Z U S A M M E N F A S S U N G
== Hier meine Zusammenfassung aus diesem Forum ==


______Wann nehme ich Sockel 1151 / Chipsatz Z170?
__Der Fokus liegt auf Gaming (4 Kerne mit viel GHz), arbeiten möchte ich natürlich auch (Office, Visual Studio,...).
__Ich lege wert auf die iGPU, da diese ggf. mit Direct X 12 noch ein paar FPS mehr rausholt, oder ich mich noch nicht für eine GPU entschieden habe.
__Wenn überhaupt werde ich ggf. mal SLI/CF nutzen, aber nie 3 GPUs.
__Ich benötige keine 6-8 Kern CPU (da Spiele einen hohen Takt, aber meist nur 4 Kerne verwenden), um noch mehr logische Kerne zu erzeugen (z.B. für  XX Hyper Vs, …).
_Z170 ist der Skylake Chipsatz mit den maximalen Features dieser Serie H110, Q150, Q170, daher wähle ich diesen (z.B. 20 PCIe Gen 3 lanes)
__Mir reichen max. 64 GB RAM, wobei ich weiß das es sich um einen Dual Channel Chipsatz handelt, d.h. die Bandbreite kommt von zwei RAM-Riegeln.
___ Wann i5 6600k, wann i7 6700k?
__Es macht für einen Gaming-PC keinen wesentlichen Unterschied ob i5 6600k (4x 3,5GHz, 6MB Cache) oder i7 6700k (4x 4,0 GHz, 8MB Cache), ggf. kann ich beide übertakten.
__Nur der i7 6700k der Skylake Serie kann Hyper Threading (4x physikalisch + 4x logisch), dass sollte für nebenbei Aufnehmen oder ein paar Videos rendern reichen.
__OverClockig auf 4,2 - 4,3 bei einem i7 6700k mache ich mit in 1h mit Youtube und einem guten Küher (Noctua NH-D15, ...)

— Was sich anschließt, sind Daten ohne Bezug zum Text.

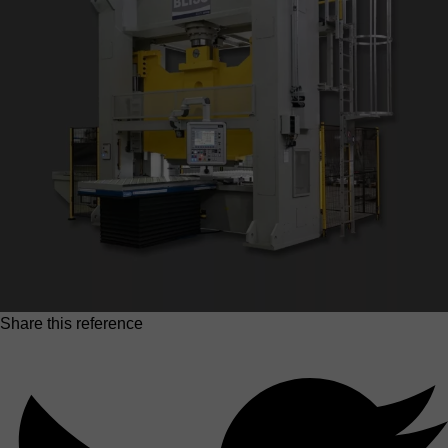
Share this reference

_____Wann nehme ich Sockel 2011-03 / Chipsatz X99?
__Meine Anwendung sind sehr RAM-lastig, d.h. ich möchte mehr als 64 GB und/oder Quad Channel.
__Ich möchte 4+ physikalische Kerne, wenn auch mit weniger GHz pro Kern (Vlg. Skylake i7 6700k).
__Multi- bzw. Hyper Threading spielen bei mir eine große Rolle, d.h. über 8 Threads hinaus was ein i7 6700k Skylake könnte.
__Ich möchte aber auch spielen, die Einbusen einer fehlenen iGPU oder ein geringeren Takt nehme ich in Kauf. Es lädt ggf. etwas länger, ggf. habe ich weniger FPS.
___Ich bin OverClocking Spezialist oder möchte es werden.
__Ich hebe gern meinen z.B. i7-5820K von 3,3 auf 4,0-4,3 GHZ an um auf den Skylake Takt zu kommen (auch wenn wenig Spiele z.B. Starruler mehr als 4 Kerne nutzen).
__OC macht mir Spaß, die Mehrkosten für den Kühlaufwand nehme ich gern in Kauf; WaKü wenn ich es leise mag, Lüfter wenn ich ein "windiger" Typ bin.
__OC frisst eine Menge Strom, dass ist mir egal - bezahlt alles Muddi.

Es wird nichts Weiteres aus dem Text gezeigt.